Freud’s theories were no doubt influenced by other scientific discoveries of his day. Charles Darwin's understanding of humankind as a progressive element of the animal kingdom certainly informed Freud's investigation of human behavior. Additionally, the formulation of a new principle by scientist Hermann von Helmholtz, stating that energy in any given physical system is always constant, informed Freud's scientific inquiries into the human mind. Freud's work has been both rapturously praised and hotly critiqued, but no one has influenced the science of psychology as intensely as Sigmund Freud.

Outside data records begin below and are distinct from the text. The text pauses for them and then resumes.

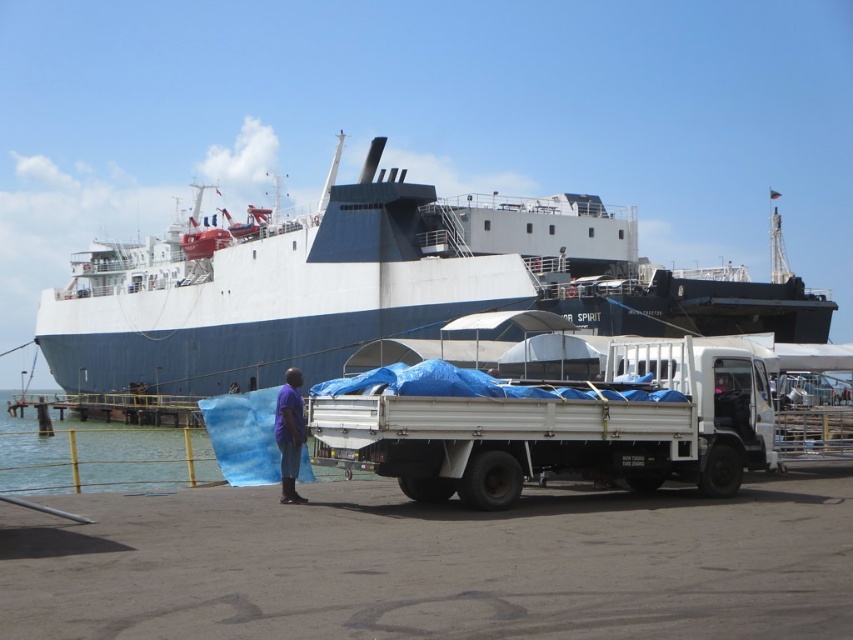 Can you confirm if white matte ship at upper center is wider than purple fabric at center?

Yes.

Which is behind, point (227, 326) or point (297, 404)?

Positioned behind is point (227, 326).

The height and width of the screenshot is (640, 853). I want to click on white matte ship at upper center, so click(379, 285).

Measure the distance between point (587,234) and camera.

Point (587,234) and camera are 82.44 meters apart.

From the picture: Does white matte ship at upper center have a lesser width compared to blue water at lower left?

No.

Image resolution: width=853 pixels, height=640 pixels. In order to click on white matte ship at upper center in this screenshot , I will do tap(379, 285).

Find the location of `white matte ship at upper center`. white matte ship at upper center is located at coordinates (379, 285).

How far apart are blue water at lower left and purple fabric at center?

blue water at lower left is 18.04 meters away from purple fabric at center.

Does point (45, 481) come farther from viewer compared to point (296, 467)?

That is True.

You are a GUI agent. You are given a task and a screenshot of the screen. Output one action in this format:
    pyautogui.click(x=<x>, y=<y>)
    Task: Click on the blue water at lower left
    
    Given the screenshot: What is the action you would take?
    pyautogui.click(x=86, y=454) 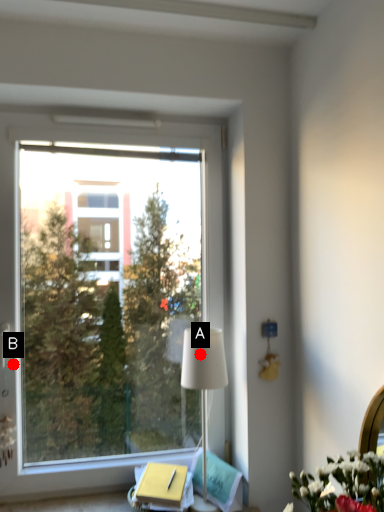 Question: Two points are circled on the image, labeled by A and B beside each circle. Which of the following is the farthest from the observer?

Choices:
 (A) A is further
 (B) B is further

Answer: (B) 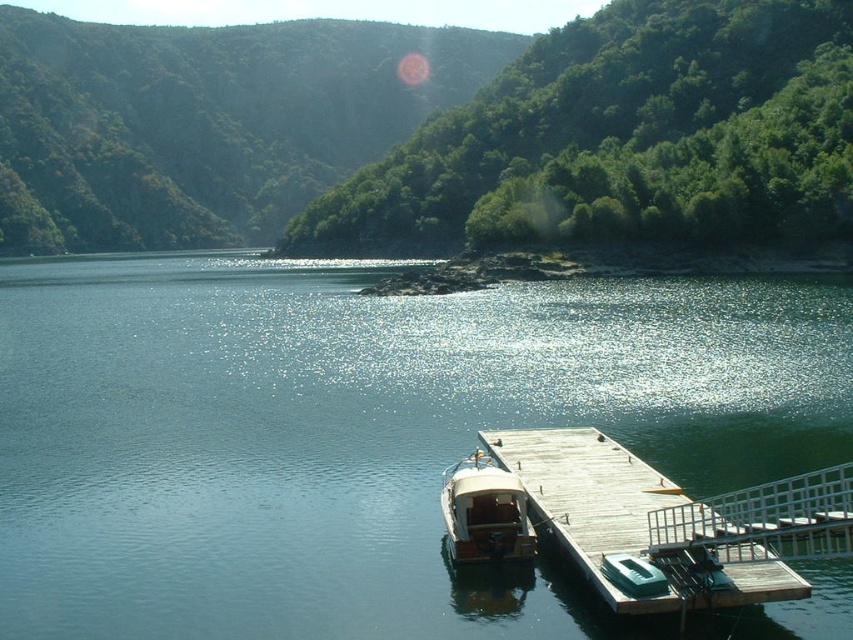 Question: Estimate the real-world distances between objects in this image. Which object is farther from the wooden dock at lower right?

Choices:
 (A) wooden polished boat at center
 (B) clear blue water at center

Answer: (B)

Question: Can you confirm if clear blue water at center is positioned to the right of wooden dock at lower right?

Choices:
 (A) yes
 (B) no

Answer: (B)

Question: Observing the image, what is the correct spatial positioning of clear blue water at center in reference to wooden polished boat at center?

Choices:
 (A) right
 (B) left

Answer: (B)

Question: Which object is the closest to the clear blue water at center?

Choices:
 (A) wooden dock at lower right
 (B) wooden polished boat at center

Answer: (A)

Question: Which of the following is the farthest from the observer?

Choices:
 (A) (460, 547)
 (B) (32, 550)
 (C) (631, 490)

Answer: (C)

Question: Can you confirm if clear blue water at center is positioned below wooden dock at lower right?

Choices:
 (A) no
 (B) yes

Answer: (A) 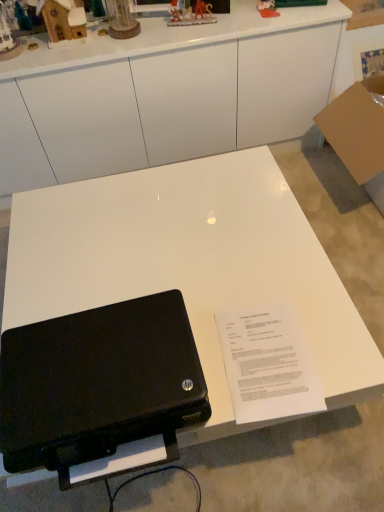 Locate an element on the screen. The height and width of the screenshot is (512, 384). vacant point to the left of plastic toy at upper center, which is the 5th toy in left-to-right order is located at coordinates (225, 17). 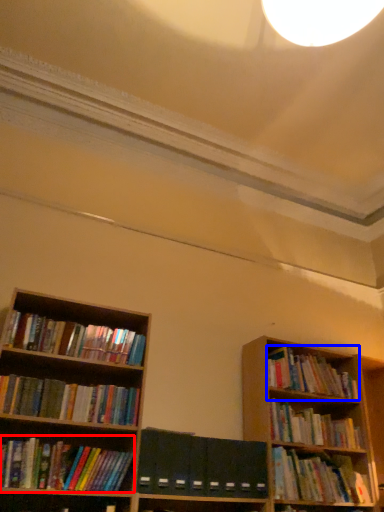 Question: Among these objects, which one is farthest to the camera, book (highlighted by a red box) or book (highlighted by a blue box)?

Choices:
 (A) book
 (B) book

Answer: (B) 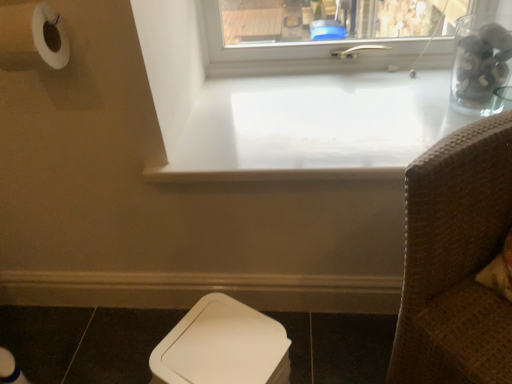 I want to click on free space that is to the left of transparent glass jar at upper right, so click(x=403, y=114). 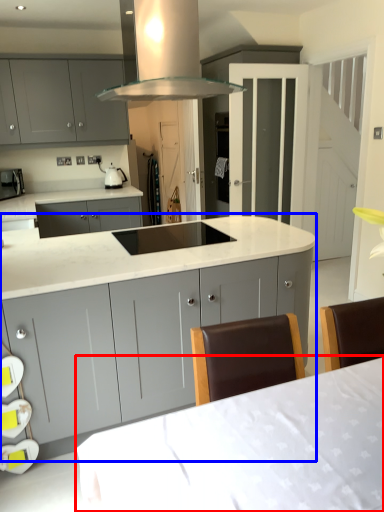 Question: Among these objects, which one is nearest to the camera, table (highlighted by a red box) or cabinetry (highlighted by a blue box)?

Choices:
 (A) table
 (B) cabinetry

Answer: (A)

The great reverence that was later given to Freud's theories was not in evidence for some years. Most of his contemporaries felt that his emphasis on sexuality was either scandalous or overplayed. In 1909, he was invited to give a series of lectures in the United States; it was only after the ensuing publication of his book Five Lectures on Psycho-Analysis (1916) that his fame grew exponentially.
Freud has published a number of important works on psychoanalysis. Some of the most influential include:
'Studies in Hysteria' (1895)
Freud and Breuer published their theories and findings in this book, which discussed their theories that by confronting trauma from a patient’s past, a psychoanalyst can help a patient rid him or herself of neuroses.
'The Interpretation of Dreams' (1900)
In 1900, after a serious period of self-analysis, Freud published what has become his most important and defining work, which posits that dream analysis can give insight into the workings of the unconscious mind. The book was and remains controversial, producing such topics as the Oedipus complex. Many psychologists say this work gave birth to modern scientific thinking about the mind and the fields of psychology, psychiatry and psychoanalysis.
'The Psychopathology of Everyday Life' (1901)
This book gave birth to the so-called “Freudian slip” — the psychological meaning behind the misuse of words in everyday writing and speech and the forgetting of names and words. These slips, he explained through a series of examples, revealed our inner desires, anxieties and fantasies.
'Three Essays on the Theory of Sexuality' (1905)
While no one person will die without sex, the whole of humanity would without it — so sex drives human instincts, Freud believed. In this work, he explores sexual development and the relationship between sex and social behavior without applying his controversial Oedipal complex.
Wife and Kids
In 1882, Freud became engaged to marry Martha Bernays. The couple had six children — the youngest of whom, Anna Freud, went on to become a distinguished psychoanalyst herself.
Freud fled Austria to escape the Nazis in 1938 and died in England on September 23, 1939, at age 83 by suicide. He had requested a lethal dose of morphine from his doctor, following a long and painful battle with oral cancer.